Под "Беллом" расплывалась огромная лужа.
- Черт с ним, - махнул рукой Маккормик, - если что, возьмем "Сикорский", он всех вытащит.
Ковальски огляделся. Справа от вертолета поднималась вертикально вверх скалистая стена, мечта альпиниста - скальная порода была гладкой, с геометрическими выступами и редкими жесткими кустиками, кое-где пробившимися
из крошечных щелей. С другой стороны площадки, словно нарочно, чтобы укрыть ее от чужих глаз, было нагромождение валунов, поросших мхом и пышным кустарником. Кустарник на вид был колючим и неприветливым, поэтому Ковальски не стал лезть туда, опасаясь повредить ска-
фандр.
- Ну что, не будем терять время? Пока эти уроды внизу не очухались и не удумали что-либо предпринять, - решительно скомандовал Магдоу и первый шагнул на едва заметную тропинку. Фэбээровцы двинули за ним, недовольно переглянувшись. В скафандрах было жарковато, и Магдоу почувствовал, что по виску стекает пот. "Черт меня дернул полезть в это пекло, во всех смыслах этого слова", - мысленно ругал себя майор, оскальзываясь на щебенке.
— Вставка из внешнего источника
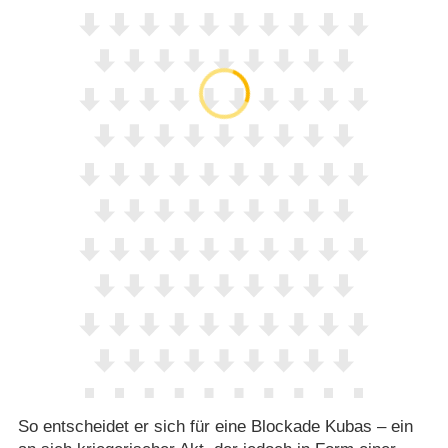
So entscheidet er sich für eine Blockade Kubas – ein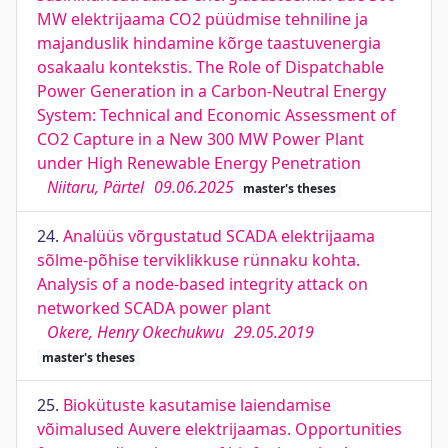
MW elektrijaama CO2 püüdmise tehniline ja
majanduslik hindamine kõrge taastuvenergia
osakaalu kontekstis. The Role of Dispatchable
Power Generation in a Carbon-Neutral Energy
System: Technical and Economic Assessment of
CO2 Capture in a New 300 MW Power Plant
under High Renewable Energy Penetration
Niitaru, Pärtel
09.06.2025
master's theses
24.
Analüüs võrgustatud SCADA elektrijaama
sõlme-põhise terviklikkuse rünnaku kohta.
Analysis of a node-based integrity attack on
networked SCADA power plant
Okere, Henry Okechukwu
29.05.2019
master's theses
25.
Biokütuste kasutamise laiendamise
võimalused Auvere elektrijaamas. Opportunities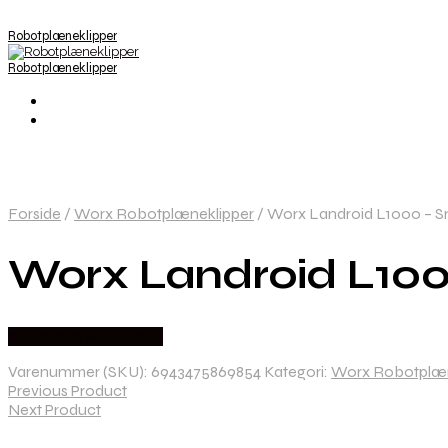
Robotplæneklipper
Robotplæneklipper
Forside
/
Worx Robotplæneklipper
/
Worx Landroid L1000 – Sm
Worx Landroid L100
Købes hos Nexusgear
Varenummer (SKU):
6943475869854
Kategori:
Worx Robotplæn
Previous Product
Next Product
Маккормик и Ковальски, чувствуя себя ненамного лучше, спускались следом по узкой тропинке вниз по склону, как вдруг из-за вертикально торчащего обломка скалы появился человек с автоматом в руках.
- Что за черт?! - воскликнул он, одновременно нажимая на спусковой крючок.
В ответ агенты открыли огонь, и человек покатился вниз, стукаясь каской о камни. Вскоре он затих. Фэбээровцы осторожно поднялись на ноги и с ужасом увидели, что майор Магдоу лежит возле тропинки, широко раскинув руки.
- Что с ним, Буч?! - спросил Ковальски, тяжело дыша.
- Готов, - констатировал Маккормик. - Черт, прямо в лоб… Я думал, эти русские шлемы крепче.
- Это биозащитный скафандр. Он от другого предохраняет.
Ковальски стащил с майора шлем, но дальше проверять не стал - дыра во лбу не оставляла сомнений. Агент перекрестился и пробормотал:
- Упокой, Господи, его душу…
- Не время для молитв, Пол, - поторопил его Маккормик, тревожно озираясь. - Хорошо, если этот хрен был тут один. А если их несколько? А если он успел позвать своих?
- Хорошо, хорошо, - недовольно сказал Ковальски, поднимаясь с колен. - Мы что, так и бросим его здесь?
- А что такого? Место ничуть не хуже и не лучше других. - Маккормик поднял винтовку майора и повесил себе на плечо, потом вынул из гнезд на костюме магазины. - Идем, Пол. Если они хотят войны, они получат войну.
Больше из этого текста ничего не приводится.